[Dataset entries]
::::::::

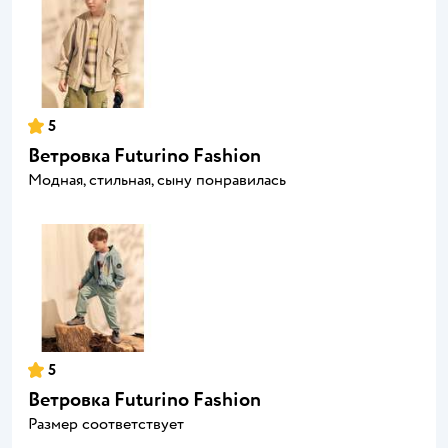
5
Ветровка Futurino Fashion
Модная, стильная, сыну понравилась
5
Ветровка Futurino Fashion
Размер соответствует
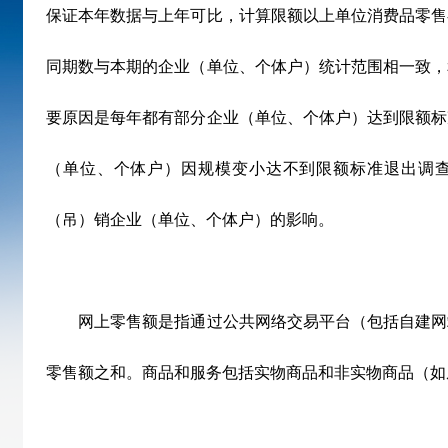
保证本年数据与上年可比，计算限额以上单位消费品零售
同期数与本期的企业（单位、个体户）统计范围相一致，
要原因是每年都有部分企业（单位、个体户）达到限额标
（单位、个体户）因规模变小达不到限额标准退出调
（吊）销企业（单位、个体户）的影响。
网上零售额是指通过公共网络交易平台（包括自建网
零售额之和。商品和服务包括实物商品和非实物商品（如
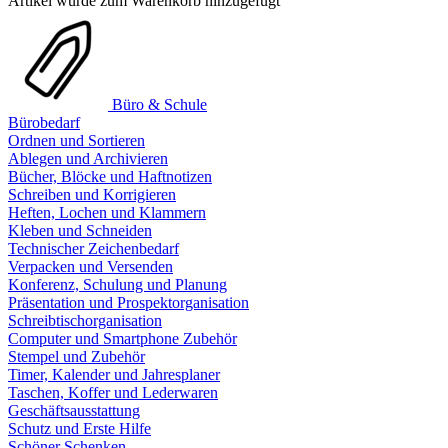
Artikel wurde zum Warenkorb hinzugefügt
Büro & Schule
Bürobedarf
Ordnen und Sortieren
Ablegen und Archivieren
Bücher, Blöcke und Haftnotizen
Schreiben und Korrigieren
Heften, Lochen und Klammern
Kleben und Schneiden
Technischer Zeichenbedarf
Verpacken und Versenden
Konferenz, Schulung und Planung
Präsentation und Prospektorganisation
Schreibtischorganisation
Computer und Smartphone Zubehör
Stempel und Zubehör
Timer, Kalender und Jahresplaner
Taschen, Koffer und Lederwaren
Geschäftsausstattung
Schutz und Erste Hilfe
Schöner Schenken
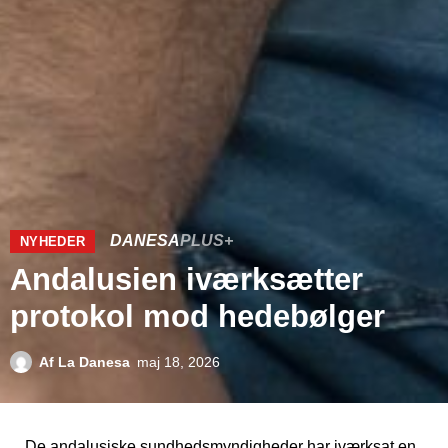
DANESA
PLUS+
NYHEDER
Andalusien iværksætter
protokol mod hedebølger
Af
La Danesa
maj 18, 2026
De andalusiske sundhedsmyndigheder har iværksat en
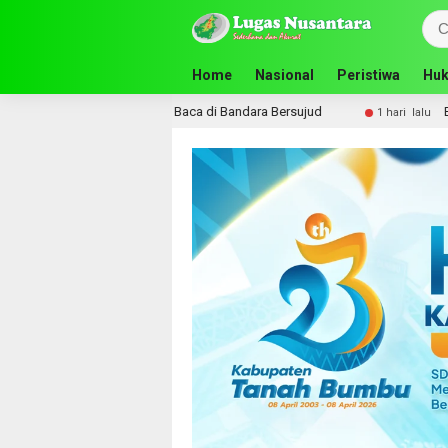
Home
Nasional
Peristiwa
Huk
itas Gelar Lapak Baca di Bandara Bersujud
Bupati Andi R
1 hari lalu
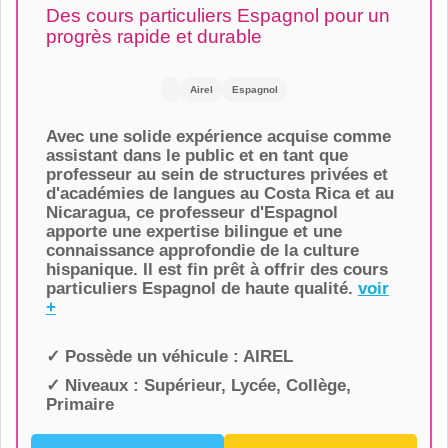
Des cours particuliers Espagnol pour un
progrès rapide et durable
Airel
Espagnol
Avec une solide expérience acquise comme
assistant dans le public et en tant que
professeur au sein de structures privées et
d'académies de langues au Costa Rica et au
Nicaragua, ce professeur d'Espagnol
apporte une expertise bilingue et une
connaissance approfondie de la culture
hispanique. Il est fin prêt à offrir des cours
particuliers Espagnol de haute qualité.
voir
+
✓ Possède un véhicule :
AIREL
✓ Niveaux :
Supérieur, Lycée, Collège,
Primaire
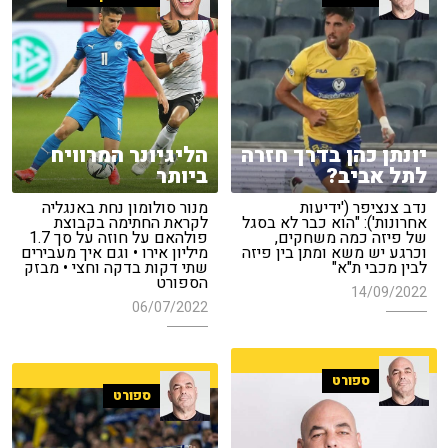
יונתן כהן בדרך חזרה
הליגיונר המרוויח
לתל אביב?
ביותר
נדב צנציפר ('ידיעות
מנור סולומון נחת באנגליה
אחרונות'): "הוא כבר לא בסגל
לקראת החתימה בקבוצת
של פיזה כמה משחקים,
פולהאם על חוזה על סך 1.7
וכרגע יש משא ומתן בין פיזה
מיליון אירו • וגם איך מעבירים
לבין מכבי ת"א"
שתי דקות בדקה וחצי • מבזק
הספורט
14/09/2022
06/07/2022
ספורט
ספורט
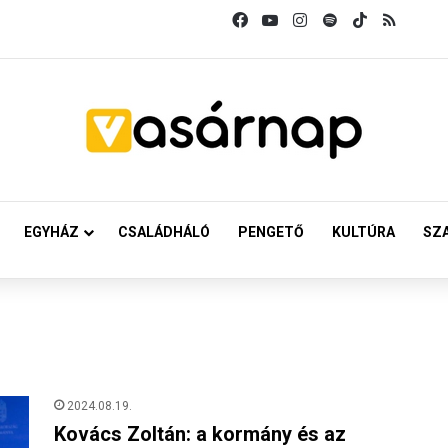
Facebook
YouTube
Instagram
Spotify
TikTok
RSS
EGYHÁZ
CSALÁDHÁLÓ
PENGETŐ
KULTÚRA
SZ
2024.08.19.
Kovács Zoltán: a kormány és az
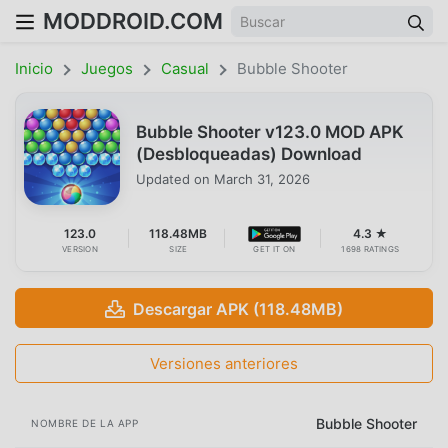
MODDROID.COM
Inicio
Juegos
Casual
Bubble Shooter
Bubble Shooter v123.0 MOD APK
(Desbloqueadas) Download
Updated on
March 31, 2026
123.0
118.48MB
4.3 ★
VERSION
SIZE
GET IT ON
1698 RATINGS
Descargar APK (118.48MB)
Versiones anteriores
Bubble Shooter
NOMBRE DE LA APP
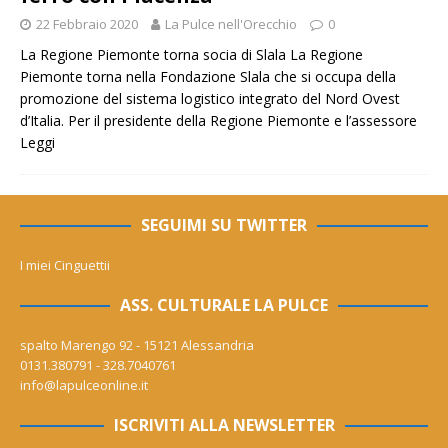
22 Febbraio 2020
La Pulce nell'Orecchio
0
La Regione Piemonte torna socia di Slala La Regione
Piemonte torna nella Fondazione Slala che si occupa della
promozione del sistema logistico integrato del Nord Ovest
d’Italia. Per il presidente della Regione Piemonte e l’assessore
Leggi
SEGUIMI SU TWITTER
I miei Cinguettii
ASS. CULTURALE LA PULCE
spalto Marengo 92 - 15121 Alessandria
0131.380791 - 328.7040761
info@lapulceonline.it
ISCRIVITI ALLA NEWSLETTER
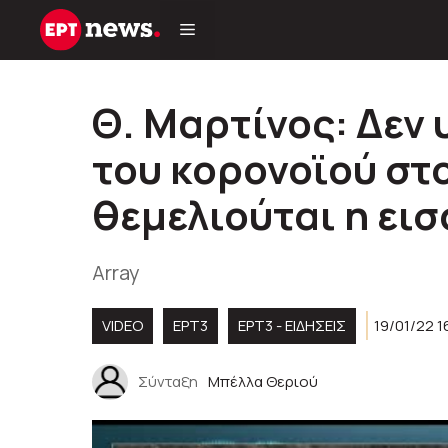
Μετάβαση
σε
περιεχόμενο
Θ. Μαρτίνος: Δεν
του κορονοϊού στο
θεμελιούται η ει
Array
VIDEO
ΕΡΤ3
ΕΡΤ3 - ΕΙΔΉΣΕΙΣ
19/01/22 1
Σύνταξη
Μπέλλα Θεριού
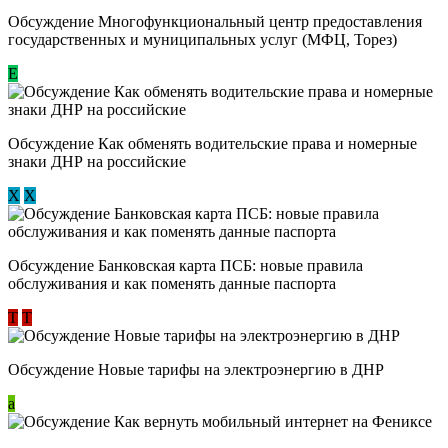
Обсуждение Многофункциональный центр предоставления
государственных и муниципальных услуг (МФЦ, Торез)
E
Обсуждение ​Как обменять водительские права и номерные
знаки ДНР на российские
Х
Х
Обсуждение ​Банковская карта ПСБ: новые правила
обслуживания и как поменять данные паспорта
Т
Т
Обсуждение Новые тарифы на электроэнергию в ДНР
a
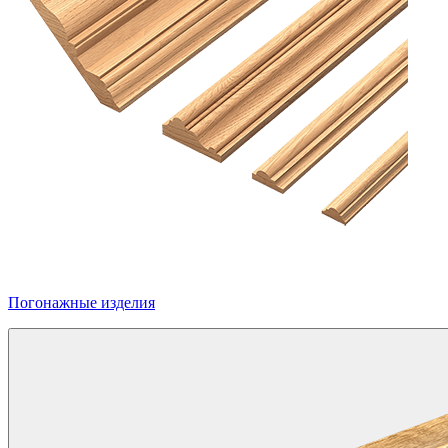
Погонажные изделия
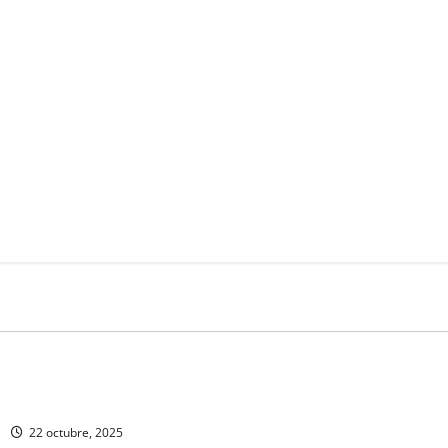
ón
Educación
tífica en la Universidad de
Chapingo anuncia los estados
para la edición XXXI Feria Na
la Cultura Rural 2026
22 octubre, 2025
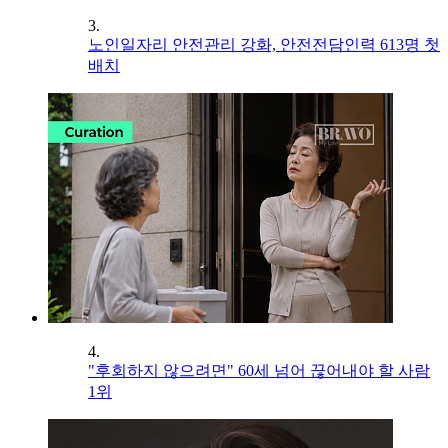
3.
노인일자리 안전관리 강화, 안전전담인력 613명 첫
배치
4.
"후회하지 않으려면" 60세 넘어 끊어내야 할 사람
1위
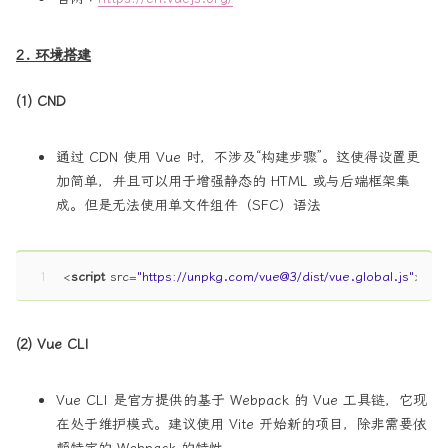
2. 环境搭建
(1) CND
通过 CDN 使用 Vue 时，不涉及“构建步骤”。这使得设置更
加简单，并且可以用于增强静态的 HTML 或与后端框架集
成。但是无法使用单文件组件（SFC）语法
1
<
script
src
=
"https://unpkg.com/vue@3/dist/vue.global.js"
>
</
sc
(2) Vue CLI
Vue CLI 是官方提供的基于 Webpack 的 Vue 工具链，它现
在处于维护模式。建议使用 Vite 开始新的项目，除非需要依
赖特定的 Webpack 的特性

::::::::

WHAT YOU HAVE TO DO: Type out the entries again without a single change, and leave the pictures out.

ANSWER BOX:
5
Ветровка Futurino Fashion
Модная, стильная, сыну понравилась
5
Ветровка Futurino Fashion
Размер соответствует
保证本年数据与上年可比，计算限额以上单位消费品零售
同期数与本期的企业（单位、个体户）统计范围相一致，
要原因是每年都有部分企业（单位、个体户）达到限额标
（单位、个体户）因规模变小达不到限额标准退出调
（吊）销企业（单位、个体户）的影响。
网上零售额是指通过公共网络交易平台（包括自建网
零售额之和。商品和服务包括实物商品和非实物商品（如
Artikel wurde zum Warenkorb hinzugefügt
Büro & Schule
Bürobedarf
Ordnen und Sortieren
Ablegen und Archivieren
Bücher, Blöcke und Haftnotizen
Schreiben und Korrigieren
Heften, Lochen und Klammern
Kleben und Schneiden
Technischer Zeichenbedarf
Verpacken und Versenden
Konferenz, Schulung und Planung
Präsentation und Prospektorganisation
Schreibtischorganisation
Computer und Smartphone Zubehör
Stempel und Zubehör
Timer, Kalender und Jahresplaner
Taschen, Koffer und Lederwaren
Geschäftsausstattung
Schutz und Erste Hilfe
Schöner Schenken
DANESA
PLUS+
NYHEDER
Andalusien iværksætter
protokol mod hedebølger
Af
La Danesa
maj 18, 2026
De andalusiske sundhedsmyndigheder har iværksat en
Home
Nasional
Peristiwa
Huk
itas Gelar Lapak Baca di Bandara Bersujud
Bupati Andi R
1 hari lalu
Des cours particuliers Espagnol pour un
progrès rapide et durable
Airel
Espagnol
Avec une solide expérience acquise comme
assistant dans le public et en tant que
professeur au sein de structures privées et
d'académies de langues au Costa Rica et au
Nicaragua, ce professeur d'Espagnol
apporte une expertise bilingue et une
connaissance approfondie de la culture
hispanique. Il est fin prêt à offrir des cours
particuliers Espagnol de haute qualité.
voir
+
✓ Possède un véhicule :
AIREL
✓ Niveaux :
Supérieur, Lycée, Collège,
Primaire
יונתן כהן בדרך חזרה
הליגיונר המרוויח
לתל אביב?
ביותר
נדב צנציפר ('ידיעות
מנור סולומון נחת באנגליה
אחרונות'): "הוא כבר לא בסגל
לקראת החתימה בקבוצת
של פיזה כמה משחקים,
פולהאם על חוזה על סך 1.7
וכרגע יש משא ומתן בין פיזה
מיליון אירו • וגם איך מעבירים
לבין מכבי ת"א"
שתי דקות בדקה וחצי • מבזק
הספורט
14/09/2022
06/07/2022
ספורט
ספורט
Facebook
YouTube
Instagram
Spotify
TikTok
RSS
EGYHÁZ
CSALÁDHÁLÓ
PENGETŐ
KULTÚRA
SZ
2024.08.19.
Kovács Zoltán: a kormány és az
MODDROID.COM
Inicio
Juegos
Casual
Bubble Shooter
Bubble Shooter v123.0 MOD APK
(Desbloqueadas) Download
Updated on
March 31, 2026
123.0
118.48MB
4.3 ★
VERSION
SIZE
GET IT ON
1698 RATINGS
Descargar APK (118.48MB)
Versiones anteriores
Bubble Shooter
NOMBRE DE LA APP
22 Febbraio 2020
La Pulce nell'Orecchio
0
La Regione Piemonte torna socia di Slala La Regione
Piemonte torna nella Fondazione Slala che si occupa della
promozione del sistema logistico integrato del Nord Ovest
d’Italia. Per il presidente della Regione Piemonte e l’assessore
Leggi
SEGUIMI SU TWITTER
I miei Cinguettii
ASS. CULTURALE LA PULCE
spalto Marengo 92 - 15121 Alessandria
0131.380791 - 328.7040761
info@lapulceonline.it
ISCRIVITI ALLA NEWSLETTER
Μετάβαση
σε
περιεχόμενο
Θ. Μαρτίνος: Δεν
του κορονοϊού στο
θεμελιούται η ει
Array
VIDEO
ΕΡΤ3
ΕΡΤ3 - ΕΙΔΉΣΕΙΣ
19/01/22 1
Σύνταξη
Μπέλλα Θεριού
Обсуждение Многофункциональный центр предоставления
государственных и муниципальных услуг (МФЦ, Торез)
E
Обсуждение ​Как обменять водительские права и номерные
знаки ДНР на российские
Х
Х
Обсуждение ​Банковская карта ПСБ: новые правила
обслуживания и как поменять данные паспорта
Т
Т
Обсуждение Новые тарифы на электроэнергию в ДНР
a
Погонажные изделия
ón
Educación
tífica en la Universidad de
Chapingo anuncia los estados
para la edición XXXI Feria Na
la Cultura Rural 2026
22 octubre, 2025
3.
노인일자리 안전관리 강화, 안전전담인력 613명 첫
배치
4.
"후회하지 않으려면" 60세 넘어 끊어내야 할 사람
1위
2. 环境搭建
(1) CND
通过 CDN 使用 Vue 时，不涉及“构建步骤”。这使得设置更
加简单，并且可以用于增强静态的 HTML 或与后端框架集
成。但是无法使用单文件组件（SFC）语法
1
<
script
src
=
"https://unpkg.com/vue@3/dist/vue.global.js"
>
</
sc
(2) Vue CLI
Vue CLI 是官方提供的基于 Webpack 的 Vue 工具链，它现
在处于维护模式。建议使用 Vite 开始新的项目，除非需要依
赖特定的 Webpack 的特性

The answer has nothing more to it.